Like many of the finches, the siskin is popular with aviculturalists as a domestic bird for its song and appearance. They do not require specific care, adapt well to captivity, and are easy to keep, although they do not breed well in captivity. There are no specific diseases that affect the species, although they can exhibit intestinal pathologies associated with poor nutrition. They live for between 11 and 14 years, in sharp contrast to the 2 or 3 years it is estimated they live in the wild.

In captivity, they can produce hybrids with some other finches (for example, canaries) giving rise to intermediate birds. Hybridisation also occurs in nature without human intervention. In some areas, individuals that are found are the result of escapes or releases of captive birds.

===Cultural depictions===
Poland, Gibraltar, Benin and Belgium have all issued postage stamps bearing the image of the siskin.

In Saint Petersburg there is a statue of a siskin, as its colours match those of the uniform worn by the students at an elite school in the city.

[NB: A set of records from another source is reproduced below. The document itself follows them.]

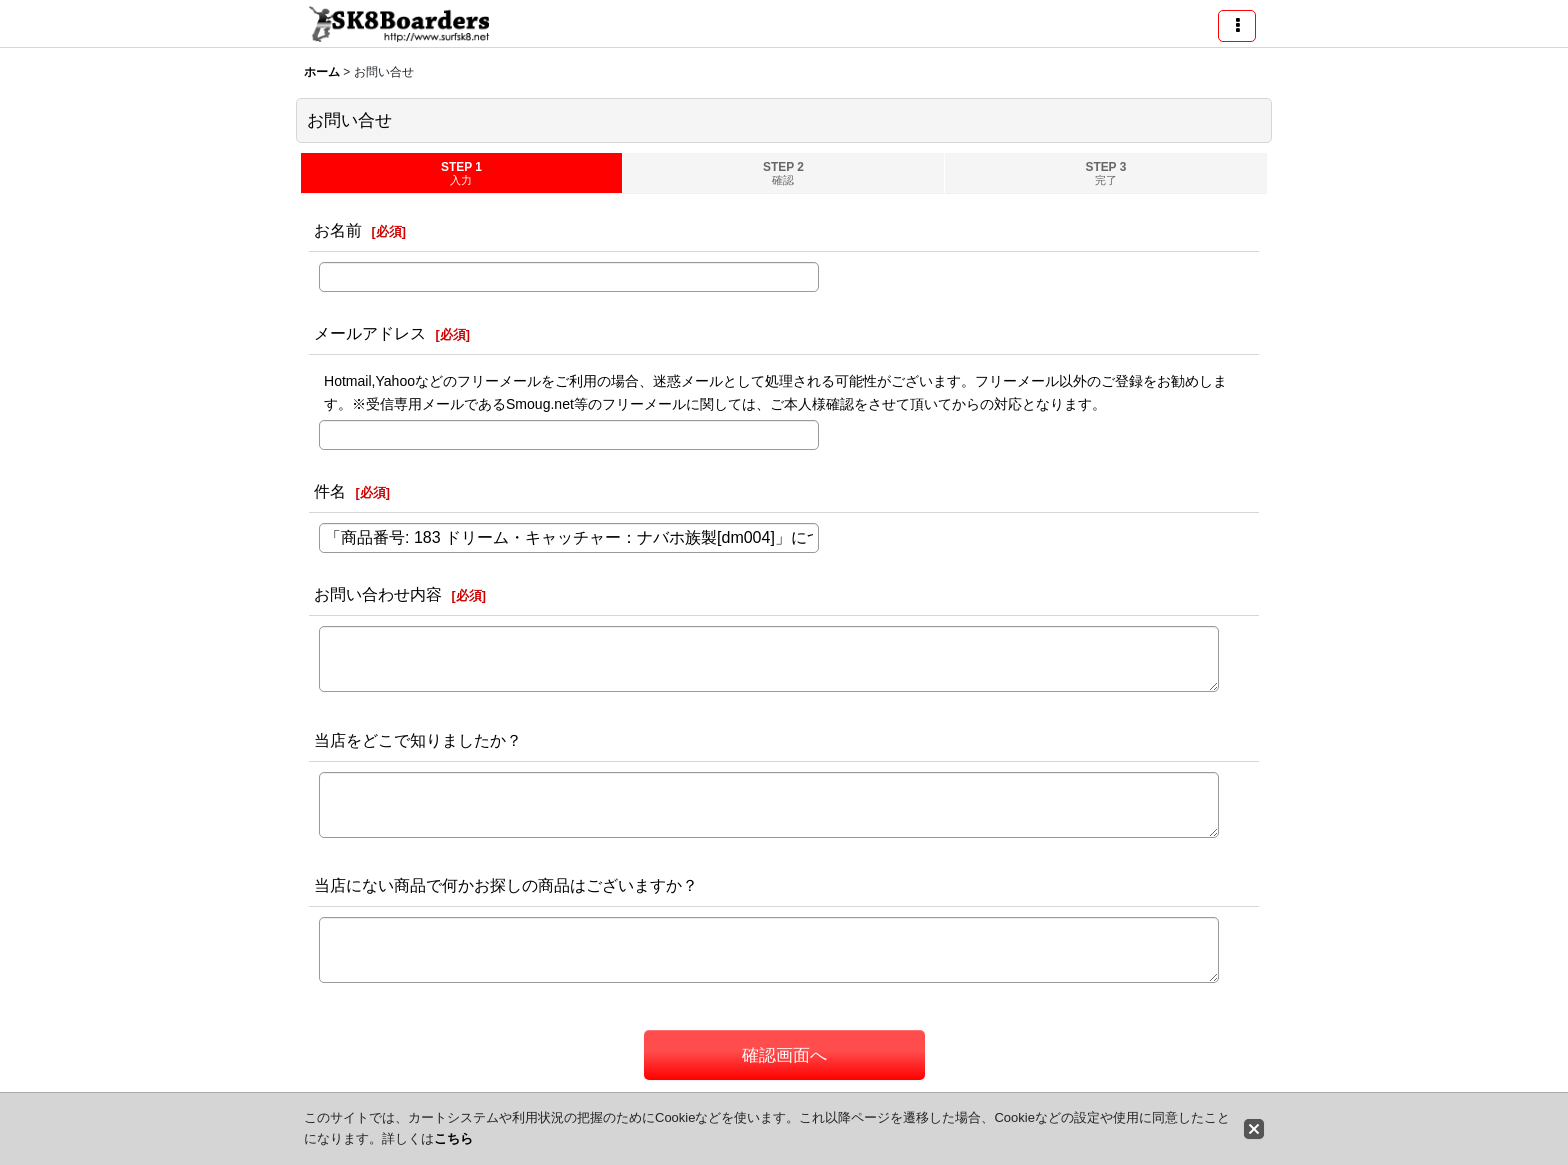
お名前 (338, 230)
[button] (1237, 26)
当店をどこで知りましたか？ (418, 740)
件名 (330, 491)
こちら (453, 1138)
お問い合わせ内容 (378, 594)
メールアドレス (370, 333)
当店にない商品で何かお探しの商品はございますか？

These students have come to be known by the sobriquet siskin, Чиж. This term was popularised in the Russian song "Chizhik-Pyzhik". There has been a statue of a siskin on the embankment by the First Engineer Bridge since 1994, though it has been stolen and replaced multiple times.

There is a Czech folk song/dance/game "Čížečku, čížečku", in which the siskin is the source of the lore on what happens with the poppy.

In the novel Three Daughters of Eve, Elif Shafak mentionS a siskin in a pivotal scene in which the heroine, Peri, meets the charismatic and controversial Professor Azur. Upon entering Professor Azur's office, Peri finds a siskin with yellow-green feathers and a forked tail trapped amid the shelves and stacks of books.